NOS PREMIERES COLONIES de VACANCES
Il y a au moins une chose certaine, c’est que ni Globulette, ni moi n’oublierons jamais nos premières colonies de vacances. Peut-être vous posez-vous la question de savoir si la raison en est que nous avons été heureux ou le contraire, mais vous allez l’apprendre si vous avez le courage d’aller au bout de cet article.

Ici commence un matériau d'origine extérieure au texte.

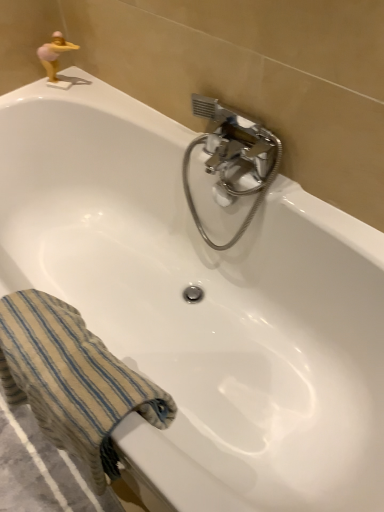 Question: Considering the relative positions of gold plastic figurine at upper left and chrome metallic faucet at upper center in the image provided, is gold plastic figurine at upper left to the right of chrome metallic faucet at upper center from the viewer's perspective?

Choices:
 (A) no
 (B) yes

Answer: (A)

Question: Does gold plastic figurine at upper left turn towards chrome metallic faucet at upper center?

Choices:
 (A) no
 (B) yes

Answer: (A)

Question: Considering the relative sizes of gold plastic figurine at upper left and chrome metallic faucet at upper center in the image provided, is gold plastic figurine at upper left smaller than chrome metallic faucet at upper center?

Choices:
 (A) yes
 (B) no

Answer: (A)

Question: From a real-world perspective, is gold plastic figurine at upper left located beneath chrome metallic faucet at upper center?

Choices:
 (A) yes
 (B) no

Answer: (B)

Question: Does gold plastic figurine at upper left come in front of chrome metallic faucet at upper center?

Choices:
 (A) yes
 (B) no

Answer: (B)

Question: Does gold plastic figurine at upper left have a greater height compared to chrome metallic faucet at upper center?

Choices:
 (A) no
 (B) yes

Answer: (A)

Question: From a real-world perspective, is beige striped towel at lower left physically above chrome metallic faucet at upper center?

Choices:
 (A) no
 (B) yes

Answer: (A)

Question: Considering the relative sizes of beige striped towel at lower left and chrome metallic faucet at upper center in the image provided, is beige striped towel at lower left shorter than chrome metallic faucet at upper center?

Choices:
 (A) no
 (B) yes

Answer: (B)

Question: Can you confirm if beige striped towel at lower left is wider than chrome metallic faucet at upper center?

Choices:
 (A) no
 (B) yes

Answer: (B)

Question: Are beige striped towel at lower left and chrome metallic faucet at upper center located far from each other?

Choices:
 (A) no
 (B) yes

Answer: (A)

Question: Can you confirm if beige striped towel at lower left is positioned to the right of chrome metallic faucet at upper center?

Choices:
 (A) no
 (B) yes

Answer: (A)

Question: From the image's perspective, is beige striped towel at lower left located beneath chrome metallic faucet at upper center?

Choices:
 (A) yes
 (B) no

Answer: (A)

Question: From the image's perspective, is chrome metallic faucet at upper center on top of beige striped towel at lower left?

Choices:
 (A) yes
 (B) no

Answer: (A)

Il faut d’abord que je vous dise qu’Armelle et Yves aiment les voyages et qu’ils ont considéré que le mieux était de nous mettre en garde chez une de leurs amies dans un premier temps, ensuite chez un vendeur de l’animalerie où nous avions été adoptés, dans un second. Le résultat ne fut pas vraiment, et vous allez le découvrir au fur et à mesure de mon récit… celui qu’ils escomptaient. A l’époque, nous ne comprenions pas encore très bien leur langage, il nous a fallu du temps pour nous adapter à votre langue humaine qui n’est pas celle des ondes comme la nôtre, et je ne me souviens plus de ce qu’ils nous disaient pour tenter de justifier leur départ et notre séparation prochaine. Je me rappelle seulement que ce jour-là il faisait très beau. Depuis notre aquarium, placé non loin d’une fenêtre, nous voyions voler les oiseaux et une belle lumière s’étendre au-dessus de nous. Nous étions très heureux. Nous mangions bien désormais, nous avions une eau toujours fraîche et limpide, quelques plantes, enfin le bonheur était dans l’aquarium en permanence. Et puis, voilà qu’avec l’épuisette, nous avons été soudainement happés pour nous retrouver dans le bocal du début, celui où nous étions à l’étroit et condamnés à tourner en rond. Bien sûr Armelle et Yves tentaient de nous rassurer en nous parlant doucement, mais j’avais un mauvais pressentiment, Globulette aussi, et nous n’avions pas tort, car bientôt nous avons atterri dans un lieu qui nous était inconnu et auprès d’une personne à la voix nasillarde qui ne nous disait rien qui vaille.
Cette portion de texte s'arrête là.